Background: Long-chain polyunsaturated fatty acid omega-3 levels are decreased in the hepatic tissue of patients with nonalcoholic fatty liver disease. Polyunsaturated fatty acids are negative regulators of hepatic lipogenesis and attenuate the inflammatory response in mice.
Aim: To investigate whether polyunsaturated fatty acid may be effective in the treatment of nonalcoholic fatty liver disease.
Methods: Forty patients with nonalcoholic fatty liver disease were randomized into two groups for treatment of 6 months duration. Group DP (n=20) received an AHA recommended diet and polyunsaturated fatty acid 2g/day; Group D (n=20) received only the AHA regular diet.

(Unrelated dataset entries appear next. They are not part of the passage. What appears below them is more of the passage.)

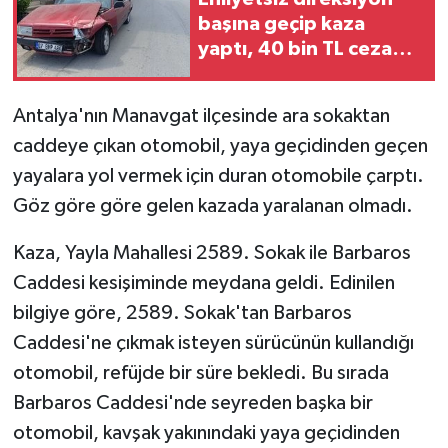
başına geçip kaza
GENEL
yaptı, 40 bin TL ceza
ödedi
GÜNDEM
Antalya'nın Manavgat ilçesinde ara sokaktan
caddeye çıkan otomobil, yaya geçidinden geçen
Güvenlik
yayalara yol vermek için duran otomobile çarptı.
HABERDE İNSAN
Göz göre göre gelen kazada yaralanan olmadı.
İNSAN
Kaza, Yayla Mahallesi 2589. Sokak ile Barbaros
Caddesi kesişiminde meydana geldi. Edinilen
İş Dünyası
bilgiye göre, 2589. Sokak'tan Barbaros
Caddesi'ne çıkmak isteyen sürücünün kullandığı
Jandarma
otomobil, refüjde bir süre bekledi. Bu sırada
Barbaros Caddesi'nde seyreden başka bir
Kadın
otomobil, kavşak yakınındaki yaya geçidinden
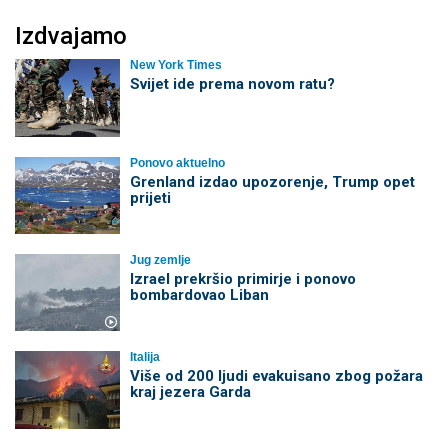
Izdvajamo
New York Times
Svijet ide prema novom ratu?
Ponovo aktuelno
Grenland izdao upozorenje, Trump opet
prijeti
Jug zemlje
Izrael prekršio primirje i ponovo
bombardovao Liban
Italija
Više od 200 ljudi evakuisano zbog požara
kraj jezera Garda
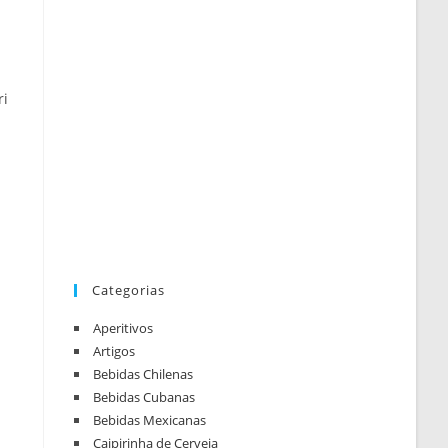
ri
Categorias
Aperitivos
Artigos
Bebidas Chilenas
Bebidas Cubanas
Bebidas Mexicanas
Caipirinha de Cerveja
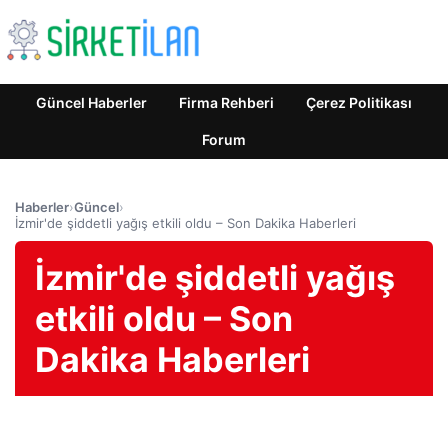
Güncel Haberler
Firma Rehberi
Çerez Politikası
Forum
Haberler
›
Güncel
›
İzmir'de şiddetli yağış etkili oldu – Son Dakika Haberleri
İzmir'de şiddetli yağış
etkili oldu – Son
Dakika Haberleri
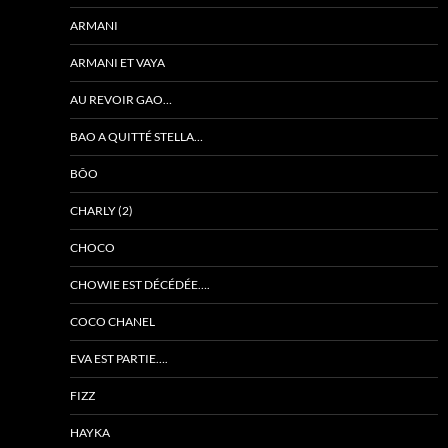
ARMANI
ARMANI ET VAYA
AU REVOIR GAO…
BAO A QUITTÉ STELLA…
BÔO
CHARLY (2)
CHOCO
CHOWIE EST DÉCÉDÉE….
COCO CHANEL
EVA EST PARTIE….
FIZZ
HAYKA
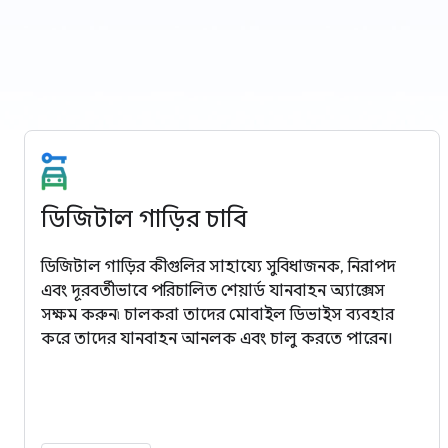
ডিজিটাল গাড়ির চাবি
ডিজিটাল গাড়ির কীগুলির সাহায্যে সুবিধাজনক, নিরাপদ
এবং দূরবর্তীভাবে পরিচালিত শেয়ার্ড যানবাহন অ্যাক্সেস
সক্ষম করুন৷ চালকরা তাদের মোবাইল ডিভাইস ব্যবহার
করে তাদের যানবাহন আনলক এবং চালু করতে পারেন।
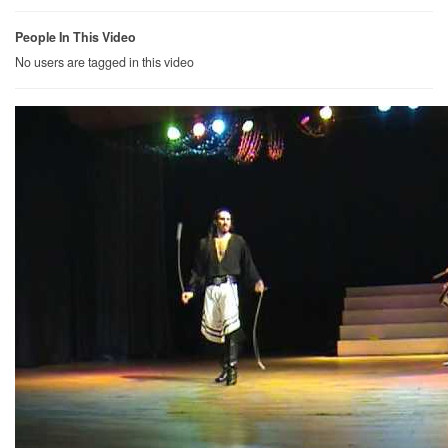
People In This Video
No users are tagged in this video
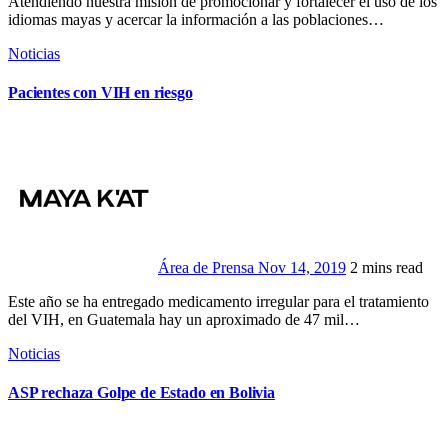
Atendiendo nuestra misión de promocionar y fortalecer el uso de los
idiomas mayas y acercar la información a las poblaciones…
Noticias
Pacientes con VIH en riesgo
Área de Prensa
Nov 14, 2019
2 mins read
Este año se ha entregado medicamento irregular para el tratamiento
del VIH, en Guatemala hay un aproximado de 47 mil…
Noticias
ASP rechaza Golpe de Estado en Bolivia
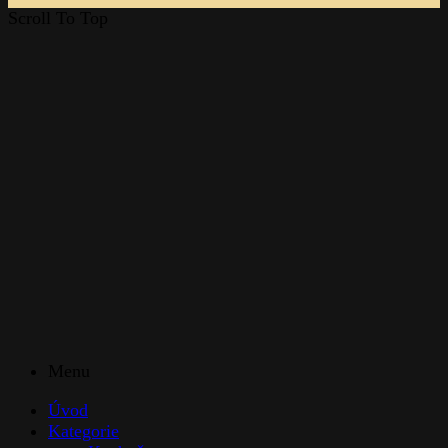
Scroll To Top
Menu
Úvod
Kategorie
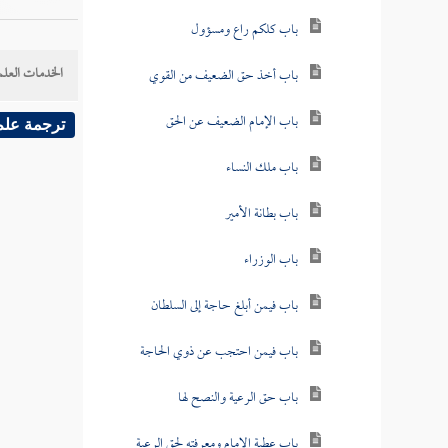
باب كلكم راع ومسؤول
الخدمات العلم
باب أخذ حق الضعيف من القوي
باب الإمام الضعيف عن الحق
ترجمة علم
باب ملك النساء
باب بطانة الأمير
باب الوزراء
باب فيمن أبلغ حاجة إلى السلطان
باب فيمن احتجب عن ذوي الحاجة
باب حق الرعية والنصح لها
باب عطية الإمام ومعرفته لحق الرعية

Outcome measurements were fatty liver assessed by abdominal ultrasound, liver aminotransferase and tumour necrosis factor-alpha serum levels, and insulin resistance assessed by HOMA(IR).
Results: After 6 months of treatment, the DP group displayed a decrease in alanine aminotransferase levels (p<0.01), as well as in triglyceride levels (p<0.01), serum tumour necrosis factor-alpha levels (p<0.05) and in HOMA(IR) (p<0.05). In the D group, no significant modification was observed. In the DP group, complete fatty liver regression was observed in 33.4% of the patients, and an overall reduction in 50%. In contrast, no patient achieved complete regression in the D group, whereas some amount of reduction occurred in 27.7% of the patients; the remaining 72.2% did not change.
Conclusion: Our results indicate that alanine aminotransferase, triglyceride and serum tumour necrosis factor-alpha levels, as well as fatty liver improved after polyunsaturated fatty acid administration.